Mechanism for the establishment of transcriptional HIV latency in the brain in a simian immunodeficiency virus-macaque model

Abstract

Background: The brain is considered to be a reservoir of latent human immunodeficiency virus (HIV) and simian immunodeficiency virus (SIV). We examined the mechanism by which innate immune responses contribute to the establishment of this reservoir.

Methods: Gene-specific RNA and DNA were quantitated using real-time reverse-transcription polymerase chain reaction (RT-PCR). Protein expression was examined using Western blot analysis. Binding to and regulation of the SIV long terminal repeat (LTR) was examined using electrophoretic mobility shift assay, luciferase reporter constructs, and chromatin immunoprecipitation assay.
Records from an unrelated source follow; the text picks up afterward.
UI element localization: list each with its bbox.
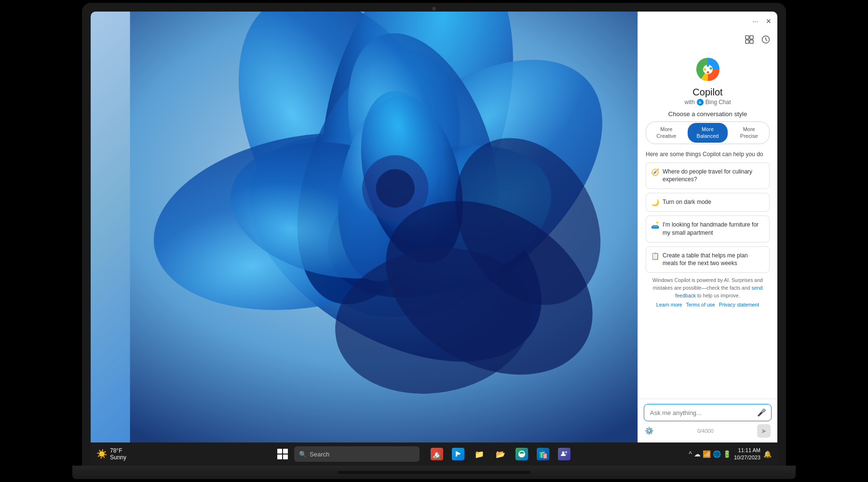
suggestion-furniture-text: I'm looking for handmade furniture for m… — [663, 221, 759, 236]
svg-rect-20 — [750, 40, 753, 43]
app-icon-2: 📁 — [473, 448, 486, 460]
taskbar-app-6[interactable] — [555, 444, 574, 464]
learn-more-link[interactable]: Learn more — [656, 301, 682, 309]
table-icon: 📋 — [651, 252, 659, 261]
mic-button[interactable]: 🎤 — [757, 408, 766, 417]
plugins-icon[interactable] — [744, 34, 755, 45]
taskbar-app-1[interactable] — [448, 444, 468, 464]
bing-logo: b — [697, 99, 704, 106]
travel-icon: 🧭 — [651, 168, 659, 177]
copilot-content: Copilot with b Bing Chat Choose a conver… — [638, 48, 777, 399]
win-grid-4 — [283, 455, 288, 459]
terms-link[interactable]: Terms of use — [686, 301, 715, 309]
copilot-logo — [694, 56, 721, 83]
chat-input-box: 🎤 — [644, 404, 772, 421]
send-button[interactable]: ➤ — [757, 424, 771, 438]
app-icon-3: 📂 — [494, 448, 507, 460]
weather-condition: Sunny — [110, 454, 126, 461]
suggestion-travel-text: Where do people travel for culinary expe… — [663, 168, 752, 183]
svg-point-23 — [706, 65, 709, 67]
taskbar-app-2[interactable]: 📁 — [470, 444, 489, 464]
taskbar-center: 🔍 Search 🏔️ — [174, 444, 675, 464]
taskbar-right: ^ ☁ 📶 🌐 🔋 11:11 AM 10/27/2023 🔔 — [675, 447, 772, 462]
weather-text: 78°F Sunny — [110, 447, 126, 461]
webcam — [432, 7, 436, 11]
more-precise-button[interactable]: MorePrecise — [729, 122, 769, 144]
search-bar-label: Search — [310, 451, 329, 458]
windows-logo-grid — [277, 449, 288, 459]
suggestion-meals-text: Create a table that helps me plan meals … — [663, 252, 748, 267]
copilot-panel: ··· ✕ — [637, 12, 777, 442]
laptop-base — [72, 466, 796, 479]
chat-options-icon[interactable]: ⚙️ — [645, 427, 654, 435]
copilot-titlebar: ··· ✕ — [638, 12, 777, 31]
weather-temp: 78°F — [110, 447, 126, 454]
taskbar-left: ☀️ 78°F Sunny — [96, 447, 174, 461]
suggestion-travel[interactable]: 🧭 Where do people travel for culinary ex… — [646, 162, 770, 189]
svg-point-24 — [709, 67, 712, 70]
win-grid-1 — [277, 449, 282, 454]
sys-tray-icons: ^ ☁ 📶 🌐 🔋 — [689, 450, 731, 458]
copilot-toolbar — [638, 31, 777, 48]
suggestion-darkmode[interactable]: 🌙 Turn on dark mode — [646, 193, 770, 212]
win-grid-2 — [283, 449, 288, 454]
windows-start-button[interactable] — [275, 446, 290, 462]
taskbar-apps: 🏔️ 📁 � — [427, 444, 574, 464]
desktop: ··· ✕ — [91, 12, 777, 442]
taskbar-app-0[interactable]: 🏔️ — [427, 444, 447, 464]
copilot-subtitle: with b Bing Chat — [684, 99, 731, 106]
help-section-title: Here are some things Copilot can help yo… — [646, 151, 770, 158]
taskbar-app-5[interactable]: 🛍️ — [533, 444, 553, 464]
suggestion-darkmode-text: Turn on dark mode — [663, 199, 711, 205]
copilot-title: Copilot — [692, 87, 722, 98]
battery-icon[interactable]: 🔋 — [723, 450, 731, 458]
search-bar[interactable]: 🔍 Search — [294, 446, 420, 462]
svg-point-13 — [376, 169, 415, 208]
conv-style-label: Choose a conversation style — [646, 110, 770, 118]
conv-style-buttons: MoreCreative MoreBalanced MorePrecise — [646, 121, 770, 144]
send-icon: ➤ — [761, 427, 767, 435]
disclaimer-links: Learn more Terms of use Privacy statemen… — [648, 301, 768, 309]
furniture-icon: 🛋️ — [651, 221, 659, 230]
notification-icon[interactable]: 🔔 — [763, 450, 772, 458]
weather-widget[interactable]: ☀️ 78°F Sunny — [96, 447, 126, 461]
more-options-button[interactable]: ··· — [751, 17, 759, 25]
close-button[interactable]: ✕ — [765, 17, 773, 25]
clock-date: 10/27/2023 — [734, 454, 760, 461]
taskbar: ☀️ 78°F Sunny — [91, 442, 777, 466]
suggestion-furniture[interactable]: 🛋️ I'm looking for handmade furniture fo… — [646, 215, 770, 242]
app-icon-1 — [452, 448, 464, 460]
privacy-link[interactable]: Privacy statement — [719, 301, 759, 309]
svg-rect-18 — [750, 36, 753, 39]
chat-input-footer: ⚙️ 0/4000 ➤ — [644, 424, 772, 438]
char-count: 0/4000 — [697, 428, 714, 434]
copilot-logo-area: Copilot with b Bing Chat — [646, 48, 770, 110]
search-icon: 🔍 — [299, 451, 307, 458]
cloud-icon[interactable]: ☁ — [694, 450, 701, 458]
chat-footer-icons: ⚙️ — [645, 427, 654, 435]
laptop-hinge — [338, 471, 530, 474]
app-icon-0: 🏔️ — [431, 448, 443, 460]
clock-area[interactable]: 11:11 AM 10/27/2023 — [734, 447, 760, 462]
chat-input-area: 🎤 ⚙️ 0/4000 ➤ — [638, 399, 777, 442]
network-icon[interactable]: 🌐 — [713, 450, 721, 458]
svg-point-26 — [704, 68, 706, 71]
svg-rect-19 — [746, 40, 749, 43]
win-grid-3 — [277, 455, 282, 459]
history-icon[interactable] — [760, 34, 772, 45]
disclaimer: Windows Copilot is powered by AI. Surpri… — [646, 277, 770, 309]
more-creative-button[interactable]: MoreCreative — [646, 122, 687, 144]
svg-point-28 — [565, 451, 567, 453]
taskbar-app-3[interactable]: 📂 — [491, 444, 510, 464]
taskbar-app-4[interactable] — [512, 444, 531, 464]
wifi-icon[interactable]: 📶 — [703, 450, 711, 458]
app-icon-6 — [558, 448, 570, 460]
moon-icon: 🌙 — [651, 198, 659, 208]
screen-bezel: ··· ✕ — [91, 12, 777, 466]
chat-input-field[interactable] — [650, 409, 752, 416]
svg-point-25 — [706, 71, 709, 74]
suggestion-meals[interactable]: 📋 Create a table that helps me plan meal… — [646, 246, 770, 273]
chevron-up-icon[interactable]: ^ — [689, 450, 692, 458]
more-balanced-button[interactable]: MoreBalanced — [688, 123, 728, 143]
laptop-shell: ··· ✕ — [82, 3, 786, 466]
Results: Interferon-beta (IFN-beta) and myxovirus A (MxA) mRNA are produced in the brain during acute SIV infection. IFN-beta both suppresses SIV LTR activity and induces expression of the dominant-negative isoform of CCAAT/enhancer-binding protein-beta (C/EBP-beta). C/EBP-beta and its dominant-negative isoform respectively enhance and suppress histone acetylation at the SIV LTR and are present at the SIV LTR in vivo. SIV DNA persists when viral RNA is undetectable in the brain, and activation of the LTR is suppressed at the level of histone acetylation.

Conclusion: Innate immune responses to virus infection that suppress acute virus replication in the brain also facilitate transcriptional latency of SIV. These data provide the first mechanistic model of HIV latency in the brain.